--- START ---

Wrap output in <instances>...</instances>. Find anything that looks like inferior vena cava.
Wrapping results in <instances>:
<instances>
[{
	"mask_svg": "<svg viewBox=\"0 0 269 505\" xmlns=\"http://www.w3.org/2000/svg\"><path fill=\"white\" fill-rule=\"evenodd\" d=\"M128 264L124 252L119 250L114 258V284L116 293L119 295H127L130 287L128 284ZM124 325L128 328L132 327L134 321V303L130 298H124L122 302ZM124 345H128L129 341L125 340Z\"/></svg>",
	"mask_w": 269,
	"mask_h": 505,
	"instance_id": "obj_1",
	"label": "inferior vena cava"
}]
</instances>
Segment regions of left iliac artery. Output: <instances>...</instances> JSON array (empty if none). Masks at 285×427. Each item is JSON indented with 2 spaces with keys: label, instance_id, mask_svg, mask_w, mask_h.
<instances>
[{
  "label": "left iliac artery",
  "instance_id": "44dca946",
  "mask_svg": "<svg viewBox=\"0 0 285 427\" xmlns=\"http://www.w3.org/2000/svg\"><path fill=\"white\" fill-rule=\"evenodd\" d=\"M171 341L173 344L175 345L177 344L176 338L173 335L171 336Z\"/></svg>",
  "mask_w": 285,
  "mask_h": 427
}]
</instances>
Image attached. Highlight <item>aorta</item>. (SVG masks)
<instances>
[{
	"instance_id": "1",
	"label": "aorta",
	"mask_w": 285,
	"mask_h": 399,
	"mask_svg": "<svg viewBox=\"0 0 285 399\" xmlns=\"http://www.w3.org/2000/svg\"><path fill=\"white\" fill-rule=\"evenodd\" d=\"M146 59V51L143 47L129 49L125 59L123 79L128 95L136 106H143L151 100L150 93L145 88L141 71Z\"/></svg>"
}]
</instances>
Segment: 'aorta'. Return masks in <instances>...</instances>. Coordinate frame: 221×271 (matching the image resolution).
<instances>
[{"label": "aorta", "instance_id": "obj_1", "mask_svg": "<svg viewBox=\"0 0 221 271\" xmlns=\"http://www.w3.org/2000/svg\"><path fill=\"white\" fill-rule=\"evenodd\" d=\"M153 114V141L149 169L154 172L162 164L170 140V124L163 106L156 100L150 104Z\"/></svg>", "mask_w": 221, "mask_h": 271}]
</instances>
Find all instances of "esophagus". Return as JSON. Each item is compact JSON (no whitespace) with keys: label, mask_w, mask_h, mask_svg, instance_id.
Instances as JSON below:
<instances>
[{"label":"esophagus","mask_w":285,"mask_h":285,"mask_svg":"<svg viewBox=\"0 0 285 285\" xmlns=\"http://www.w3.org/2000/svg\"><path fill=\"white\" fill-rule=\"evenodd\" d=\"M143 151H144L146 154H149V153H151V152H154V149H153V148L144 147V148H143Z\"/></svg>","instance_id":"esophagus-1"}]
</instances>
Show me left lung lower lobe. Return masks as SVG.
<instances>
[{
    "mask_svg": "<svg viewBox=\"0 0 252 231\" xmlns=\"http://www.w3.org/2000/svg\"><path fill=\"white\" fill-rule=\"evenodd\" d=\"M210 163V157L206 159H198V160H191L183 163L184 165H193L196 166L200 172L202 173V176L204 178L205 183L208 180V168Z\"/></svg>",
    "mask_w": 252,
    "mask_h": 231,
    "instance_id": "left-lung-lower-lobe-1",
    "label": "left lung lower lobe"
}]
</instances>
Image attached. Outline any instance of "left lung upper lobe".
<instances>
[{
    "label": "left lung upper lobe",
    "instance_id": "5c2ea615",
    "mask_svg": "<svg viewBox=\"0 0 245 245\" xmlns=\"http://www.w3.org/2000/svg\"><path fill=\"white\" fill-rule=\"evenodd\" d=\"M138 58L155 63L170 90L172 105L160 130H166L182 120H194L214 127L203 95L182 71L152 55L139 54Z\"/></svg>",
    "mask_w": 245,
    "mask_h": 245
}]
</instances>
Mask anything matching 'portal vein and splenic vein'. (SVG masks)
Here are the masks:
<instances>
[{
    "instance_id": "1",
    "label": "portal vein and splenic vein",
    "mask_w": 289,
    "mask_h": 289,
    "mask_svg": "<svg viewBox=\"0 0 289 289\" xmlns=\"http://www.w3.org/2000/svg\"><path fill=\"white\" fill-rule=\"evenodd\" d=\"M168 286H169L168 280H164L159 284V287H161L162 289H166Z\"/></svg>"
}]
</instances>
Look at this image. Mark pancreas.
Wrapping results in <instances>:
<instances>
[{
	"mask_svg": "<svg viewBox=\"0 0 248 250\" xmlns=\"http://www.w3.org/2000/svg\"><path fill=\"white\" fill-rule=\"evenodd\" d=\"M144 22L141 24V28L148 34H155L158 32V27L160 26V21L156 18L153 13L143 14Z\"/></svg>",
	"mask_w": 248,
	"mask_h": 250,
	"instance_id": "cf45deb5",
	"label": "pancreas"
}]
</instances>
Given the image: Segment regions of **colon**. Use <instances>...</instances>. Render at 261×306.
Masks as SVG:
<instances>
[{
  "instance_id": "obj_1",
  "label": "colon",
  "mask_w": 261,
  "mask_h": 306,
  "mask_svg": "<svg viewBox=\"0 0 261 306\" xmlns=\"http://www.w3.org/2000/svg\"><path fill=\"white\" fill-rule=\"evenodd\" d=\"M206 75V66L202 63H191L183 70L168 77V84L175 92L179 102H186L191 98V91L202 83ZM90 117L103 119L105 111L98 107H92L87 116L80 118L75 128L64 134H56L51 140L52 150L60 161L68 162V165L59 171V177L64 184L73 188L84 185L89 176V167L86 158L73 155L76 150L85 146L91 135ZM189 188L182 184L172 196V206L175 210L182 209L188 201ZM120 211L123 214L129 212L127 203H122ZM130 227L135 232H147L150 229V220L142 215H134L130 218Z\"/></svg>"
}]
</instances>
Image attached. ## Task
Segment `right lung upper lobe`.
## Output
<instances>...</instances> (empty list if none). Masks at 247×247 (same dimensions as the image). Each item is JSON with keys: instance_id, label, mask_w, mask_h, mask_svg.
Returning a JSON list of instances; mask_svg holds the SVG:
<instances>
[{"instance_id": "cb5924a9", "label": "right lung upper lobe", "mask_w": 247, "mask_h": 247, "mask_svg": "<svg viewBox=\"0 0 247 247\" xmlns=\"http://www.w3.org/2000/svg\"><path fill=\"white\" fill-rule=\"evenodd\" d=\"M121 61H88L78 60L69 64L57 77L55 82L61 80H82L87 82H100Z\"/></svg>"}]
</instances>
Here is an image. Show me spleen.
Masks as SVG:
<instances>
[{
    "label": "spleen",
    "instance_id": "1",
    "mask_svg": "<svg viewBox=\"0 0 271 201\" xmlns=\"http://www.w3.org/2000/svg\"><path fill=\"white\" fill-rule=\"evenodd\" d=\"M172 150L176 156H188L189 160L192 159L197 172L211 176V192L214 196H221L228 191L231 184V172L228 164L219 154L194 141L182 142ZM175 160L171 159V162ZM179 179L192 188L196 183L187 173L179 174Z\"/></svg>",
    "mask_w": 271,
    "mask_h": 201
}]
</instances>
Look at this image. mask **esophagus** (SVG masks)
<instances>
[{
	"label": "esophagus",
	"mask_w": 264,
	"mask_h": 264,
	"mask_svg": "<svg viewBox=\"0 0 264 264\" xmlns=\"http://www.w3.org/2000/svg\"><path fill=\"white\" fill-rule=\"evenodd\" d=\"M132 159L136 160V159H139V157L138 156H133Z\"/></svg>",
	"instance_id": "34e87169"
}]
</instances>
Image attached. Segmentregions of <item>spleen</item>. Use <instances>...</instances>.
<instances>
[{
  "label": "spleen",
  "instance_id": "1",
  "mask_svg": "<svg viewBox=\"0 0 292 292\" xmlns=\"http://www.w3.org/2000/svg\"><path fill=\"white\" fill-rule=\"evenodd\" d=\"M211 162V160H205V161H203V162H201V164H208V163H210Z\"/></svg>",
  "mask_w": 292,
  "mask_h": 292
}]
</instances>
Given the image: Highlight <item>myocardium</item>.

--- END ---

- Assignment: Output an exact copy of the lines from the one holding "Image attached. ## Task" to the last line of the data, inclusive, and nothing beyond that range.

- Problem solution:
Image attached. ## Task
Segment `right lung upper lobe`.
## Output
<instances>...</instances> (empty list if none). Masks at 247×247 (same dimensions as the image). Each item is JSON with keys: instance_id, label, mask_w, mask_h, mask_svg.
Returning a JSON list of instances; mask_svg holds the SVG:
<instances>
[{"instance_id": "cb5924a9", "label": "right lung upper lobe", "mask_w": 247, "mask_h": 247, "mask_svg": "<svg viewBox=\"0 0 247 247\" xmlns=\"http://www.w3.org/2000/svg\"><path fill=\"white\" fill-rule=\"evenodd\" d=\"M121 61H88L78 60L69 64L57 77L55 82L61 80H82L87 82H100Z\"/></svg>"}]
</instances>
Here is an image. Show me spleen.
Masks as SVG:
<instances>
[{
    "label": "spleen",
    "instance_id": "1",
    "mask_svg": "<svg viewBox=\"0 0 271 201\" xmlns=\"http://www.w3.org/2000/svg\"><path fill=\"white\" fill-rule=\"evenodd\" d=\"M172 150L176 156H188L189 160L192 159L197 172L211 176V192L214 196H221L228 191L231 184V172L228 164L219 154L194 141L182 142ZM175 160L171 159V162ZM179 179L192 188L196 183L187 173L179 174Z\"/></svg>",
    "mask_w": 271,
    "mask_h": 201
}]
</instances>
Look at this image. mask **esophagus** (SVG masks)
<instances>
[{
	"label": "esophagus",
	"mask_w": 264,
	"mask_h": 264,
	"mask_svg": "<svg viewBox=\"0 0 264 264\" xmlns=\"http://www.w3.org/2000/svg\"><path fill=\"white\" fill-rule=\"evenodd\" d=\"M132 159L136 160V159H139V157L138 156H133Z\"/></svg>",
	"instance_id": "34e87169"
}]
</instances>
Image attached. Segmentregions of <item>spleen</item>. Use <instances>...</instances>.
<instances>
[{
  "label": "spleen",
  "instance_id": "1",
  "mask_svg": "<svg viewBox=\"0 0 292 292\" xmlns=\"http://www.w3.org/2000/svg\"><path fill=\"white\" fill-rule=\"evenodd\" d=\"M211 162V160H205V161H203V162H201V164H208V163H210Z\"/></svg>",
  "mask_w": 292,
  "mask_h": 292
}]
</instances>
Given the image: Highlight <item>myocardium</item>.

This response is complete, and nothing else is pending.